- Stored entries
================

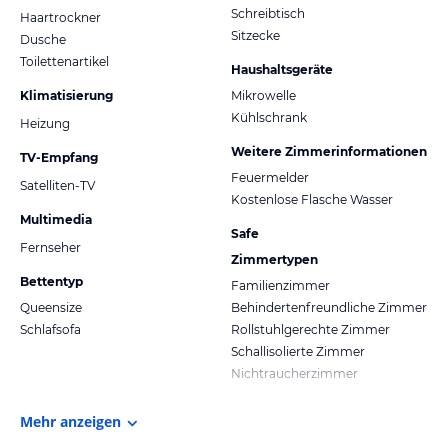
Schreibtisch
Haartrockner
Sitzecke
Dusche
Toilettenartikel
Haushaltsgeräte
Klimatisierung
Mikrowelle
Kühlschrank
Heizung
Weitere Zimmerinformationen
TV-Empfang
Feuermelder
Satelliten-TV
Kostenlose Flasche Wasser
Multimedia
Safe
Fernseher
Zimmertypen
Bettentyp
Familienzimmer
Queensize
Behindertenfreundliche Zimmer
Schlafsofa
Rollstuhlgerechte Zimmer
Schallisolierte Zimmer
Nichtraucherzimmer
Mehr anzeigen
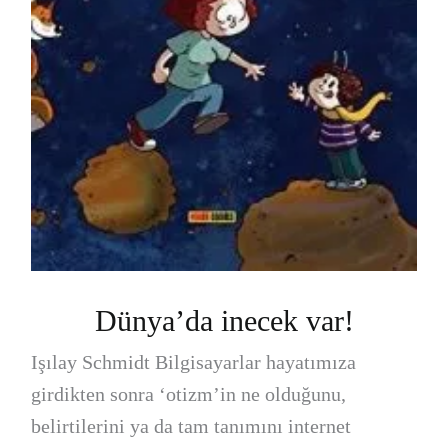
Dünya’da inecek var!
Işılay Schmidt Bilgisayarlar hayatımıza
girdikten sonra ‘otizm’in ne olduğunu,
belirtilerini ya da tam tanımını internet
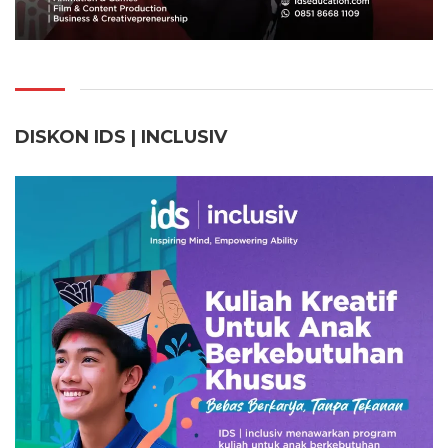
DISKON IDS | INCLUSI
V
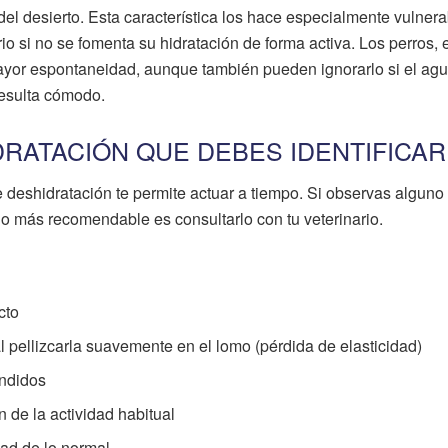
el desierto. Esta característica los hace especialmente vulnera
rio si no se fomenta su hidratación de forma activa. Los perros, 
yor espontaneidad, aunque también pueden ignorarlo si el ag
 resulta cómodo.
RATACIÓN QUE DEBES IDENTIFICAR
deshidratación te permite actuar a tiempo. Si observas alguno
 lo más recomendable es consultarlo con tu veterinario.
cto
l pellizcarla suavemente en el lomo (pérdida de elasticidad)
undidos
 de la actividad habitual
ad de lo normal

================

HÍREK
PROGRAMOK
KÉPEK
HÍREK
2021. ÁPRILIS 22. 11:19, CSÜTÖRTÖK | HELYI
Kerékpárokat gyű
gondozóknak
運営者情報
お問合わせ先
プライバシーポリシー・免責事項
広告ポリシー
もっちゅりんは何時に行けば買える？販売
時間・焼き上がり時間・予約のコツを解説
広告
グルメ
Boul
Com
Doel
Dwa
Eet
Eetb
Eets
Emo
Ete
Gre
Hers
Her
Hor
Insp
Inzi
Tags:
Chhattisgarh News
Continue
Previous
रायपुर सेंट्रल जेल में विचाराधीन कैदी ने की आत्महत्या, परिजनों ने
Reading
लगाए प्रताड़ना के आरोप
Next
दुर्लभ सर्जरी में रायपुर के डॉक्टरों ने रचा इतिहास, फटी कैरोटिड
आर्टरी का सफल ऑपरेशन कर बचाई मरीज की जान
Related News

================

- Task objective
Would you write out exactly the lines above, starting at the line containing "Schallisolierte Zimmer" and stopping after the line containing "resulta cómodo."? Omit the pictures.

- Exercise output
Schallisolierte Zimmer
Nichtraucherzimmer
Mehr anzeigen
Dünya’da inecek var!
Işılay Schmidt Bilgisayarlar hayatımıza
girdikten sonra ‘otizm’in ne olduğunu,
belirtilerini ya da tam tanımını internet
DISKON IDS | INCLUSI
V
el desierto. Esta característica los hace especialmente vulnera
rio si no se fomenta su hidratación de forma activa. Los perros, 
yor espontaneidad, aunque también pueden ignorarlo si el ag
 resulta cómodo.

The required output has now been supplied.